La mise à disposition d'un local communal pour l'exercice d'un culte
Un arrêt du Conseil d'État du 7 mars 2019 rappelle les règles à respecter en matière de mise à disposition d'un local communal au profit d'associations cultuelles.
1 Rappel du cadre juridique
L’article L. 2144-3 du Code général des collectivités territoriales (CGCT) prévoit que les locaux communaux peuvent être utilisés «par les associations, syndicats ou partis politiques qui en font la demande ». C’est le maire qui «détermine les conditions dans lesquelles des locaux communaux peuvent être mis à disposition », «compte tenu des nécessités de l’administration des propriétés communales, du fonctionnement des services et du maintien de l’ordre public », précise le CGCT. Le conseil municipal «fixe, en tant que de besoin, la contribution due à raison de cette utilisation ».
2 Deux cas de figure
Dans son arrêt du 7 mars 2019, le Conseil d’État rappelle les principes qui s’appliquent au regard de la loi de 1905 concernant la séparation des églises et de l’État, selon que les locaux en question relèvent du domaine public ou du domaine privé de la commune.

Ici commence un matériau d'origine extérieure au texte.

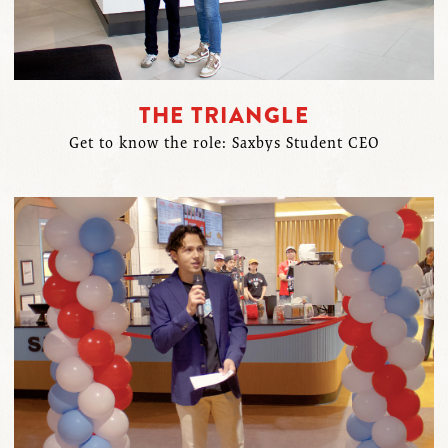
THE TRIANGLE
Get to know the role: Saxbys Student CEO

Salles relevant du domaine public communal. L’arrêt confirme que les communes peuvent, en tenant compte de leurs nécessités, autoriser l’utilisation d’un local relevant du domaine public communal par une association pour l’exercice d’un culte, dans le respect du principe de neutralité à l’égard des cultes et du principe d’égalité, si «les conditions financières de cette autorisation excluent toute libéralité et, par suite, toute aide à un culte ». En clair, une mise à disposition d’un local à une association pour l’exercice d’un culte, dans le respect du principe d’égalité de traitement des usagers devant le service public (c’est-à-dire au même titre et dans les mêmes conditions, en particulier financières, qu’à toute autre association, syndicat ou parti politique qui ferait la même demande), ne constitue pas une subvention en nature à une association cultuelle (laquelle est formellement prohibée).
Le Conseil d’État rappelle expressément deux principes essentiels. Tout d’abord, une commune ne peut pas rejeter une demande d’utilisation d’un tel local communal au seul motif que la requête lui est adressée par une association dans le but d’exercer un culte. Mais inversement, une commune ne peut pas décider de laisser un tel local à la disposition d’une association pour l’exercice d’un culte « de façon exclusive et pérenne ».
Salles relevant du domaine privé communal. Concernant cette fois un local relevant du domaine privé communal, l’arrêt est aussi très clair. La commune peut le donner à bail à une association cultuelle, même « pour un usage exclusif et pérenne », sans méconnaître les dispositions de la loi de 1905, « dès lors que les conditions, notamment financières, de cette location excluent toute libéralité ». Autrement dit, s’il y a une contrepartie financière appropriée, la mise à disposition est licite, même, dans ce cas, pour un usage exclusif et pérenne.
3 Un arrêt dans le prolongement de la jurisprudence précédente
Dans une décision plus ancienne, datant du 26 août 2011 (lire ci-contre), le Conseil d’État avait considéré que le refus d’un maire de mettre à disposition d’une association cultuelle une salle communale, une ou deux heures par semaine durant le mois du ramadan, était illégale. Le règlement d’utilisation des locaux communaux prévoyait en effet une mise à disposition gratuite des locaux pour les associations. La commune basait son refus sur le fait qu’une telle mise à disposition gratuite à une association cultuelle constituerait une libéralité. Mais le Conseil d’État n’a pas retenu cet argument compte tenu, notamment, de la brièveté de l’occupation envisagée.
Références
- Arrêt du Conseil d’État du 7 mars 2019, n° 417629.
- CE, ordonnance de référé, 26 août 2011, n° 352106, commune de Saint-Gratien.
À retenir
La commune n’est pas tenue de permettre l’utilisation de ses locaux ou de ses équipements par des associations, groupements ou autres organismes extérieurs. Mais si elle le fait, elle ne peut opposer un refus que pour les motifs listés par l’art. L. 2144-3 du CGCT (nécessités de l’administration des propriétés communales, du fonctionnement des services et du maintien de l’ordre public), dûment étayés et justifiés. Au nom du principe d’égalité de traitement entre les demandeurs, le maire ne peut pas réserver les salles à certaines catégories d’utilisateurs. Il ne peut pas refuser la mise à disposition pour des motifs politiques ou religieux. La mise à disposition de la salle doit se faire dans le cadre d’une convention précisant, notamment, les conditions financières fixées par le conseil municipal. Celle-ci cadre l’usage des locaux, conformément aux réglementations en vigueur.